Other Aerodynamic layout types are listed below. The Designers are selecting each type during Preliminary Design stage depending on mission and requirements to the designed airplane:

1 – “Classical” aerodynamic layout. The horizontal empennage is after the wing. Most commercial and military transport aircraft has this layout.

2 – “Tailless” layout. Some jet fighters (Mirage III, Typhoon) and Concorde aircraft has this aerodynamic layout.

3 – “Flying Wing” aerodynamic layout. Tailless fixed-wing aircraft that has no definite fuselage . Northrop B-2 Bomber, numerous experimental aircraft.

4 – Canard layout. Arrangement wherein a small forewing or foreplan is placed forward of the main wing. Wright Brothers “Flyer-1” used this layout, XB-70 Valkyrie, Beechcraft Starship.

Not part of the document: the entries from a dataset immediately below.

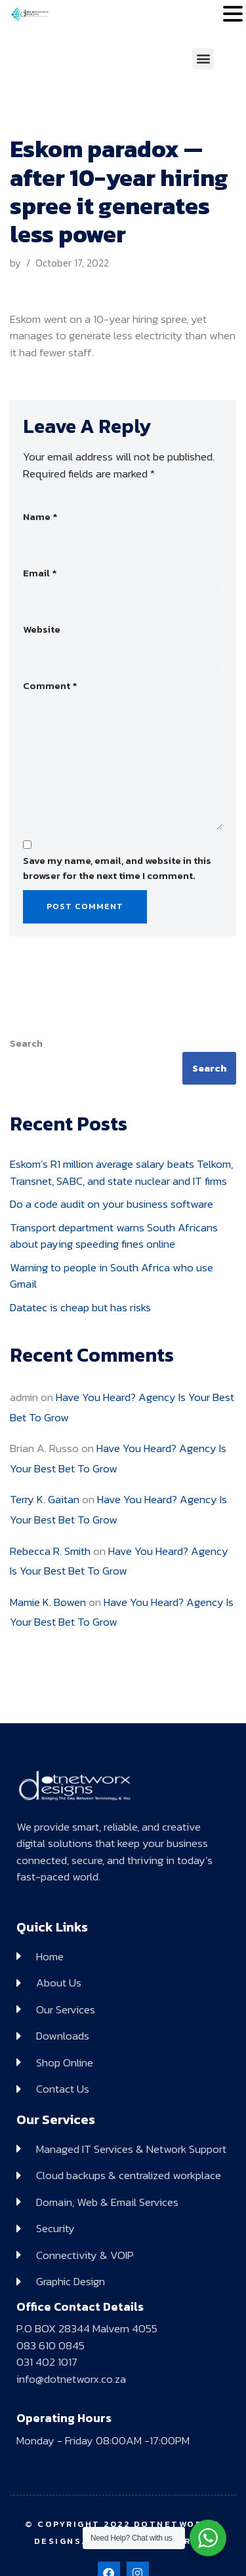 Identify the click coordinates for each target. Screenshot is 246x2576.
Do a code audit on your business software (111, 1203)
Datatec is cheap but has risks (80, 1307)
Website (41, 629)
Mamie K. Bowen (48, 1602)
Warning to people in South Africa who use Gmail (111, 1276)
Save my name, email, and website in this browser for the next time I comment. (117, 868)
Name (40, 517)
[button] (203, 58)
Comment (50, 686)
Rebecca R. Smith (50, 1550)
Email (40, 573)
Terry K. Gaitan (44, 1499)
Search (26, 1043)
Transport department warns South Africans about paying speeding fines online (114, 1236)
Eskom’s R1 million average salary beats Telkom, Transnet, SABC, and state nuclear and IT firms (121, 1172) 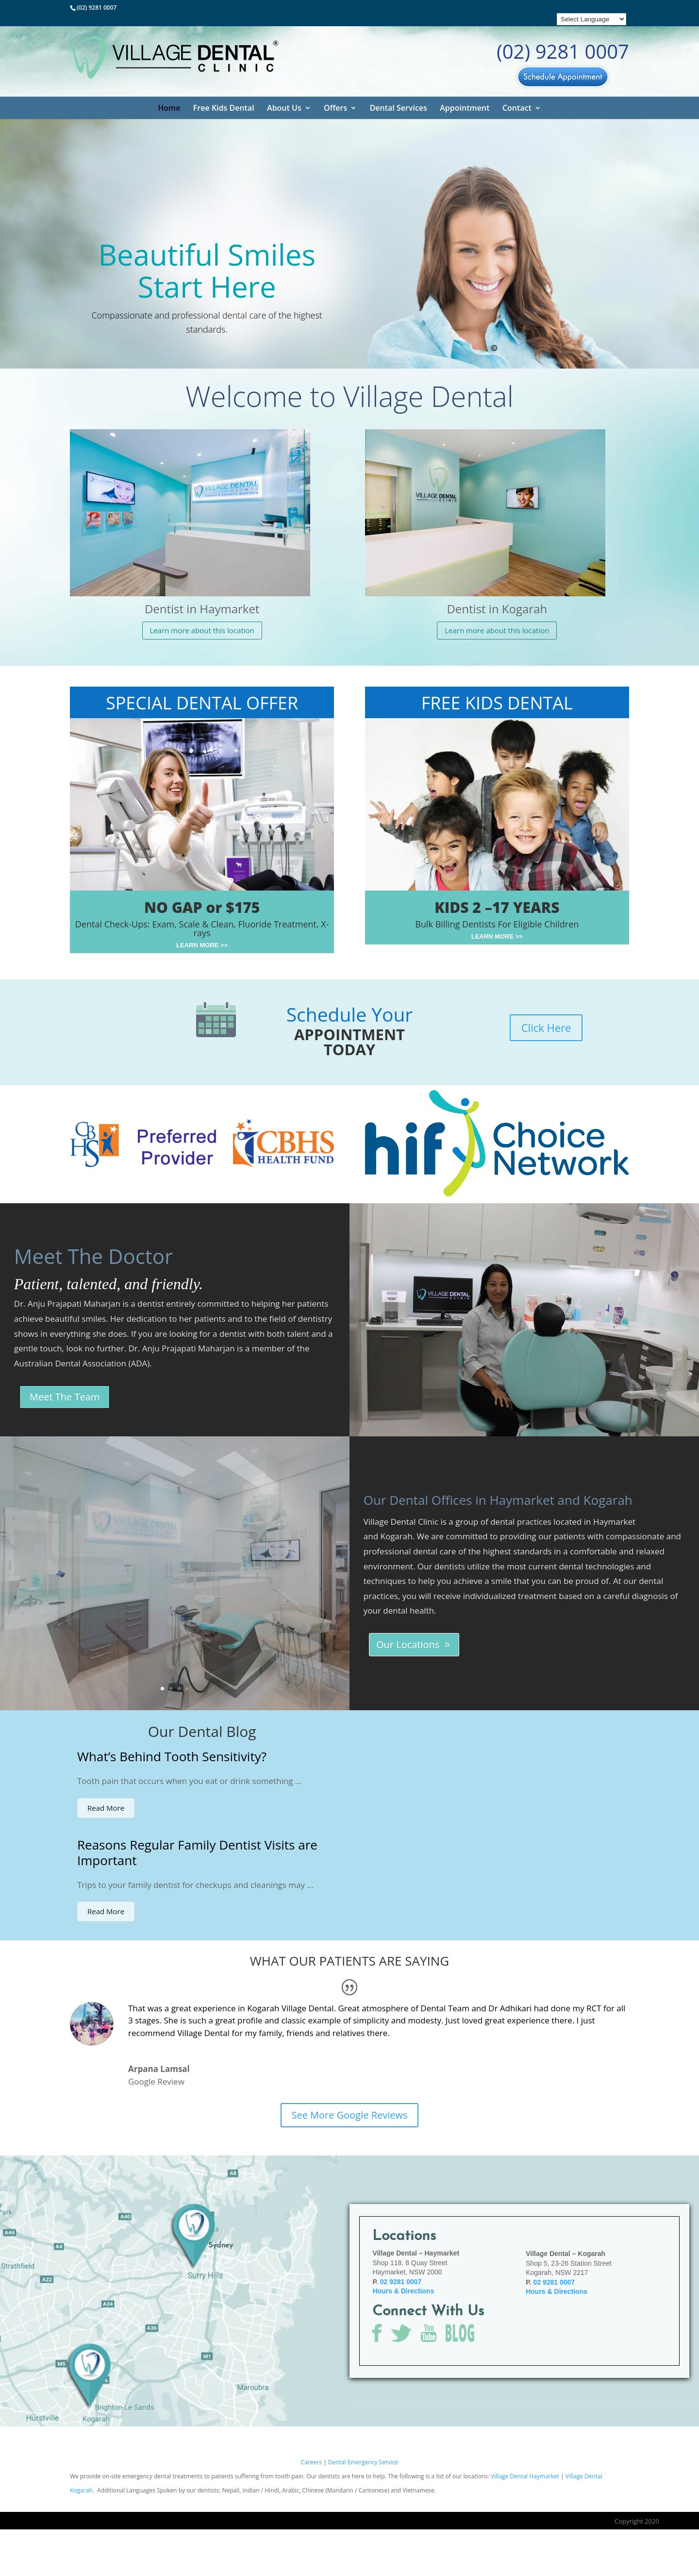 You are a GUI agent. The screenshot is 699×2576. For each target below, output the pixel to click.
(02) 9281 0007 (96, 7)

5 – Tandem Wing. This type of aircraft has two wings : one located forward and the other to the aft. Both wings contribute to lift.

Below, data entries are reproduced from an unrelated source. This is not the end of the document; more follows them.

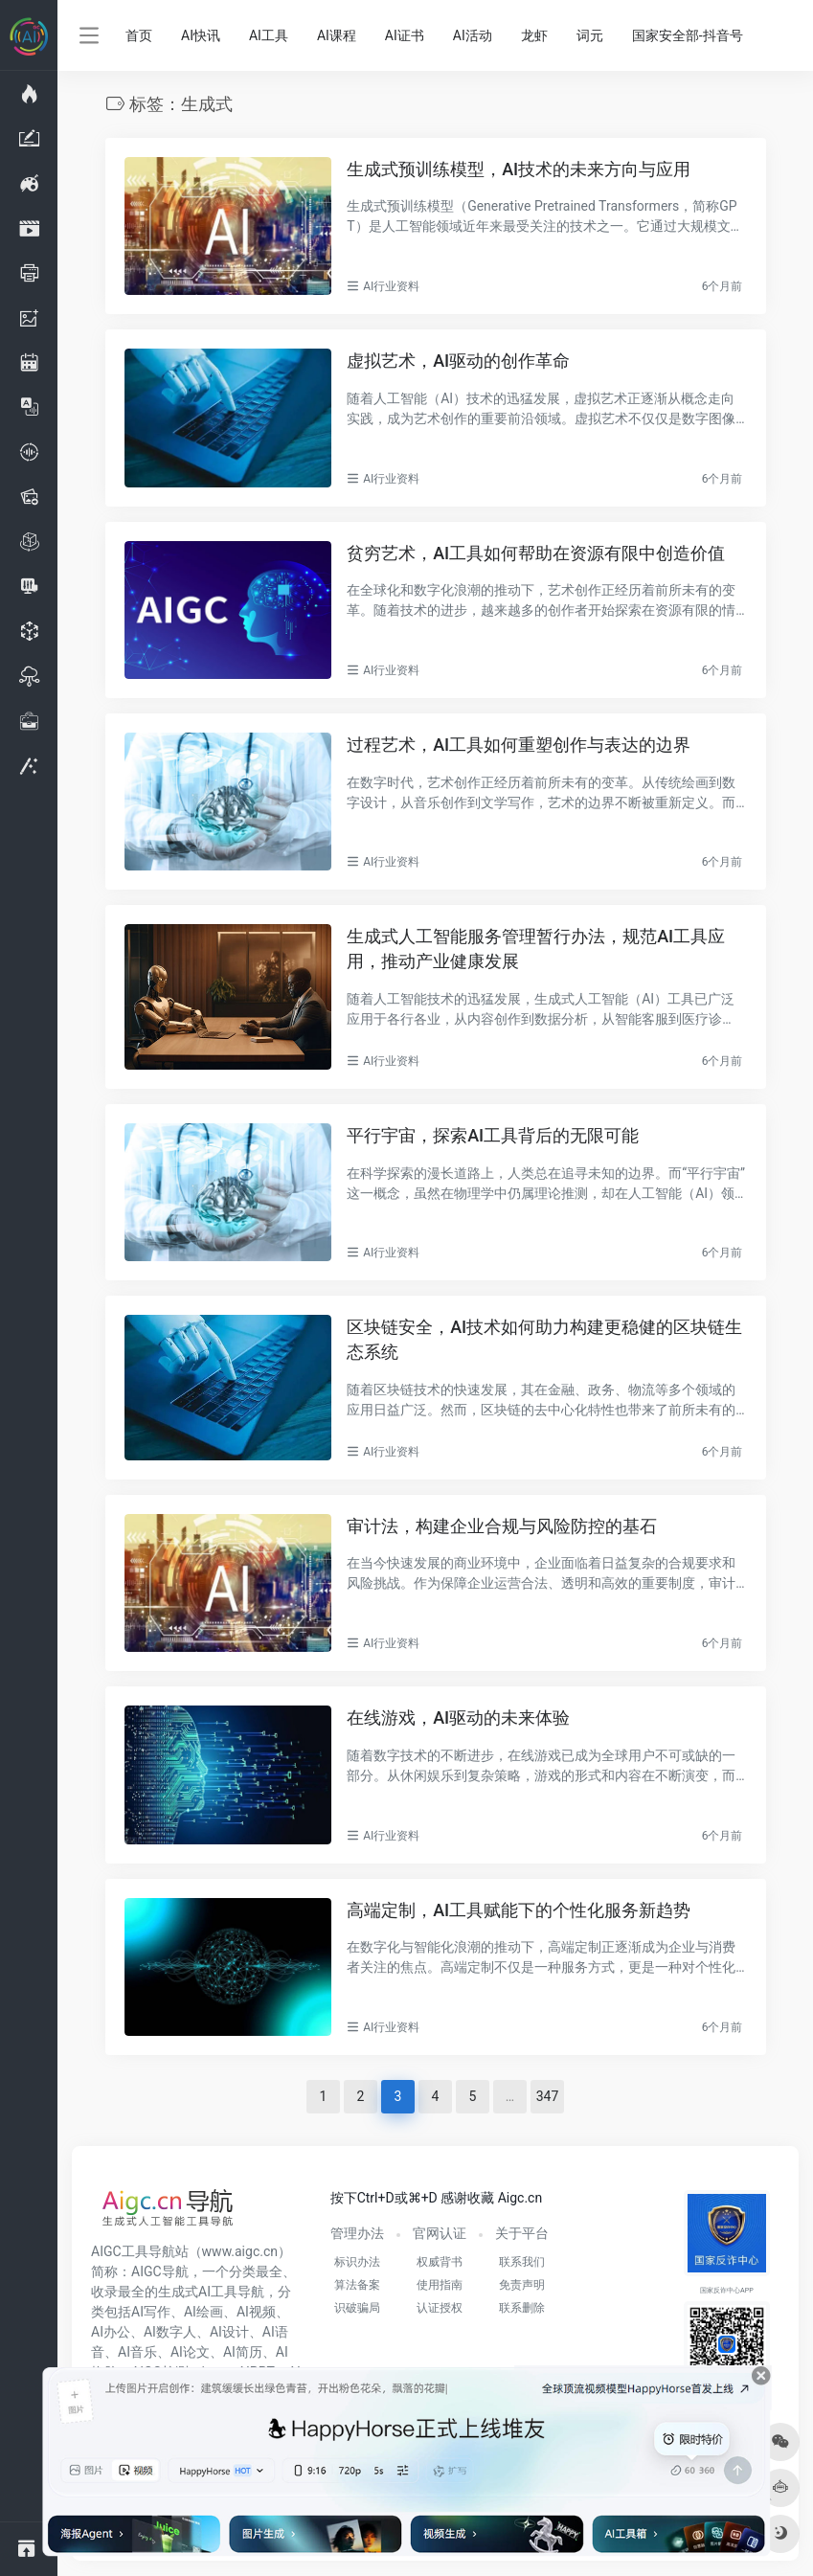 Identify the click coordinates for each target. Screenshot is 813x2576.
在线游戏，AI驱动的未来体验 (458, 1717)
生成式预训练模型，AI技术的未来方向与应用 (518, 169)
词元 (589, 35)
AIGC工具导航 (133, 2251)
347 (547, 2096)
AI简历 (242, 2352)
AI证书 (404, 35)
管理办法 (357, 2233)
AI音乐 (137, 2352)
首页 (138, 35)
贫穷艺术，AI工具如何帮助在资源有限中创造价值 (536, 553)
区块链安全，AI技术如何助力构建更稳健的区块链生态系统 (544, 1339)
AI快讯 (200, 35)
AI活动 (472, 35)
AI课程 (336, 35)
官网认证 (439, 2233)
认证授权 (440, 2308)
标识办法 (357, 2262)
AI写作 (150, 2311)
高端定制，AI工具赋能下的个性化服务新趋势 (518, 1910)
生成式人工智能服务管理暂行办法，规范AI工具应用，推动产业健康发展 (536, 948)
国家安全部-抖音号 (687, 35)
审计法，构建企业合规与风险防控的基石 (502, 1526)
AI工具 (268, 35)
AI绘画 (203, 2311)
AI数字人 (170, 2331)
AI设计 (229, 2331)
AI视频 (256, 2311)
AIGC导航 (160, 2271)
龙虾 (534, 35)
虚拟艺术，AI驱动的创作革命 (458, 360)
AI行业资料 (391, 286)
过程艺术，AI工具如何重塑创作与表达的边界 (518, 744)
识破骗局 (357, 2308)
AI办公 (110, 2331)
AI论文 (190, 2352)
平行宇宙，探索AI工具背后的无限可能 (493, 1135) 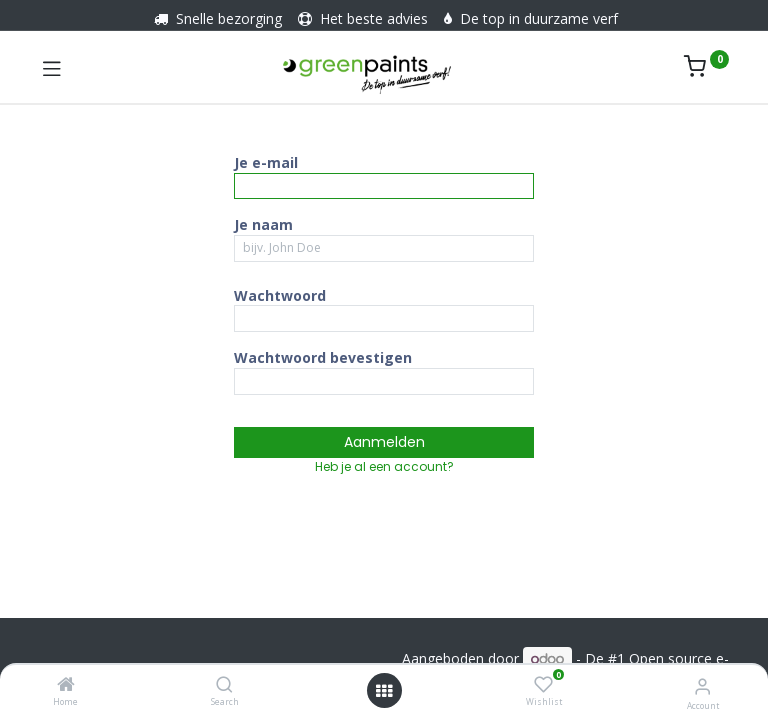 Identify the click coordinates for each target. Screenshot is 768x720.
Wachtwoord (280, 295)
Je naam (263, 224)
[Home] (66, 685)
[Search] (224, 685)
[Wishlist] (543, 684)
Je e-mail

After selection of the aerodynamic layout and scheme, establishing the dimensions of Wing, Fuselage and Empennage, obtaining the first 3D-models from CAD systems, engineers perform the first analysis to get the aerodynamic performance data: lift, drag, moments, lift and drag coefficients, obtain and compare the Wing Polar Diagrams to optimize the design. Obtain the loads acting on the airplane aerodynamic parts (wing, empennage, fuselage, controls) in different flight modes to perform stress analysis and sizing:

This analysis is performed using the specialized Computational fluid dynamics (CFD) software from different developers: MSC Software , Stallion 3D , Simscale and others.

Finally, to clarify theoretically obtained loads, make sure the airplane design is not affected by such destructive physical phenomenon, like Flutter (dynamic instability of an elastic structure in air flow) of the Wing and/or horizontal empennage Aerodynamicists use wind tunnels to test models of proposed aircraft or its separate components.
Typical Wind Tunnel and aerodynamics model testing:


Wind tunnels are large tubes with air blowing through them. From front to back, there are 5 main parts of Wind Tunnel: Settling Chamber, Contraction Cone, Test Section, Diffuser, and Drive Section. Wind tunnels are classified by the Air speed they can produce: low subsonic, transonic, supersonic, and hypersonic.

After the performance of all aerodynamics theoretical analysis and tests, Structures group has all spectra of the loads necessary for stress analysis and detailed parts design for manufacturing.